For the third summer in a row, the Netherlands women’s national team will be carrying the expectations of a whole country in delivering a positive result in a major tournament.
The eighth-ranked nation in the FIFA list will be heading to Australia and New Zealand in search of a first ever World Cup success, come next July.
The Leeuwinnen (Lionesses in Dutch) are on the back of a disappointing European Championships last summer, where their title defence was halted in the quarter-finals by France.
That result prompted the Dutch FA to part ways with previous coach Mark Parsons and hand the reins of the team to Andries Jonker.
The 60-year old coach brings plenty of experience to the dressing room having been an assistant manager at the men’s teams of Wolfsburg, Barcelona and Bayern Munich.
“I think his personality is very strict and that has helped us to get used to each other really quickly,” defender Dominique Janssen told the Times of Malta.
“Everybody knows what to expect from him and we know what are our responsibilities under him, so I think it has been pretty good so far although we have been with him for a short time.”
Fellow Netherlands colleague Jackie Groenen, who had positive words for the Maltese surroundings during their camp here, said that the team has been enjoying working under the new coach.
“He is very experienced and we are all eager to learn as much as possible from him,” the former Manchester United player said.
“The pieces are falling together and our football is getting better, and that’s very important.”
Prior to last summer’s European Championships in England, the Netherlands had triumphed in the 2017 edition, hosted on home soil, and reached the 2019 World Cup final where they lost to United States.
The US were also their
executioners in the 2021 Olympic Games, losing 4-2 on penalties.
For the third time in four years, the two teams will meet on the big stage again having been drawn in the same World Cup group.
Completing their Group A are Asia’s Vietnam and one between Cameroon and Portugal who will rub shoulders in a play-off game during this window.
Nonetheless, Janssen said they are upbeat about their chances of reaching the 2017 and 2019 heights next summer.
“Well, I think the last tournament was not so good for us, but we have positive feelings ahead of the World Cup,” she said.
“In the last World Cup, we did really well so I imagine there will be some high expectations on us.”
Groenen, on her part, is excited to be part of this build-up journey towards another big tournament and is confident that this training camp can help them continue to gel together.

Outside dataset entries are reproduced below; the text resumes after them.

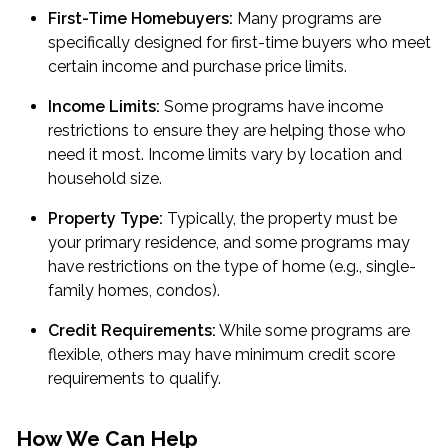
First-Time Homebuyers:
Many programs are
specifically designed for first-time buyers who meet
certain income and purchase price limits.
Income Limits:
Some programs have income
restrictions to ensure they are helping those who
need it most. Income limits vary by location and
household size.
Property Type:
Typically, the property must be
your primary residence, and some programs may
have restrictions on the type of home (e.g., single-
family homes, condos).
Credit Requirements:
While some programs are
flexible, others may have minimum credit score
requirements to qualify.
How We Can Help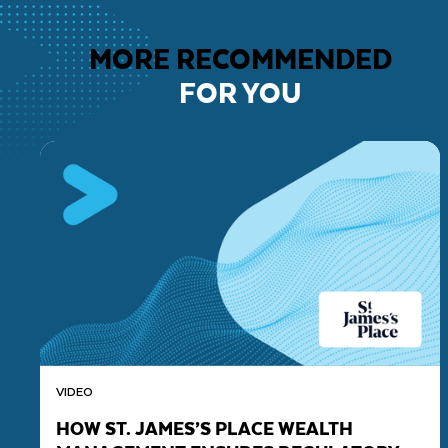
MORE RECOMMENDED
FOR YOU
VIDEO
HOW ST. JAMES’S PLACE WEALTH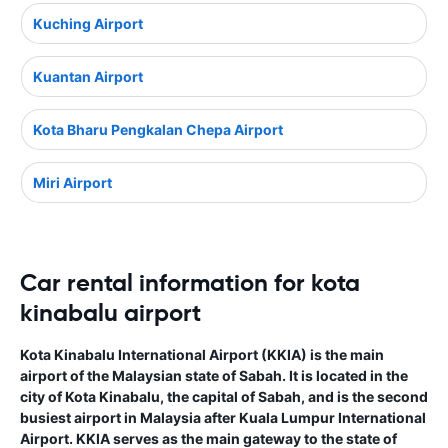
Kuching Airport
Kuantan Airport
Kota Bharu Pengkalan Chepa Airport
Miri Airport
Car rental information for kota
kinabalu airport
Kota Kinabalu International Airport (KKIA) is the main
airport of the Malaysian state of Sabah. It is located in the
city of Kota Kinabalu, the capital of Sabah, and is the second
busiest airport in Malaysia after Kuala Lumpur International
Airport. KKIA serves as the main gateway to the state of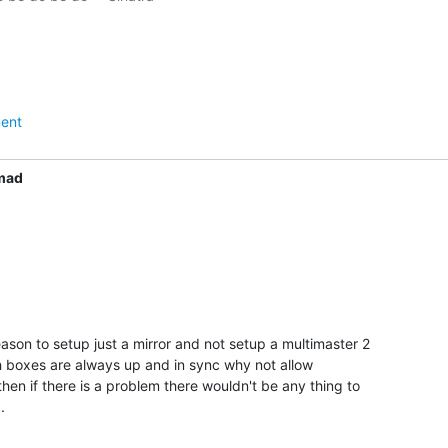
ent
mad
eason to setup just a mirror and not setup a multimaster 2

h boxes are always up and in sync why not allow

then if there is a problem there wouldn't be any thing to

.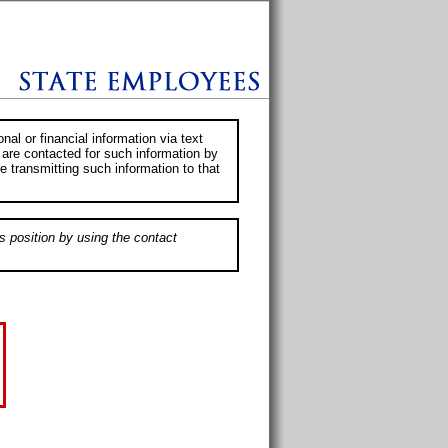
al or financial information via text
 are contacted for such information by
e transmitting such information to that
s position by using the contact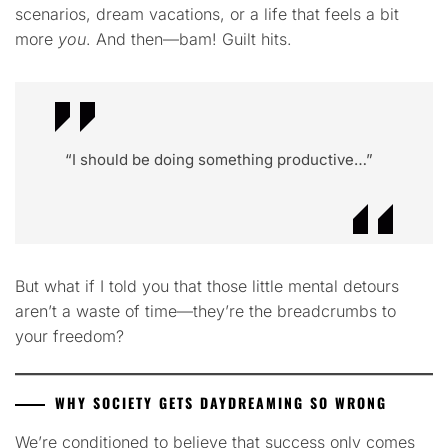
scenarios, dream vacations, or a life that feels a bit
more
you
. And then—bam! Guilt hits.
“I should be doing something productive…”
But what if I told you that those little mental detours
aren’t a waste of time—they’re the breadcrumbs to
your freedom?
WHY SOCIETY GETS DAYDREAMING SO WRONG
We’re conditioned to believe that success only comes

Both Janssen and Groenen will cross paths in the UEFA Women’s Champions League when Wolfsburg meet Paris Saint-Germain.
Two-time winners of this competition, the German side are on track to complete a major double with the Bundesliga title and European success.
Janssen, 28, is one of their most experienced players with an English WSL title and two Bundesliga triumphs among her silverware.
However, the Champions League trophy is one item missing from her cabinet, at least for now.
“As a player, those are the games that you want to play so I am very excited for the second part of the season,” she said.
On the other hand, Groenen is in her first year at the French giants having left Manchester United in September.
The Dutch midfielder is also chasing her first taste of European success at club level and PSG boast enough talent to make it all way, including her Dutch colleague Lieke Martens.
“At first, I struggled a bit at Paris Saint-Germain due to the language barrier while having to sort out a lot of personal things quickly,” she admitted.
“I was pretty much tired the first month, but now I can say that I am feeling good and really happy to be part of this club which has a lot of insanely talented players.”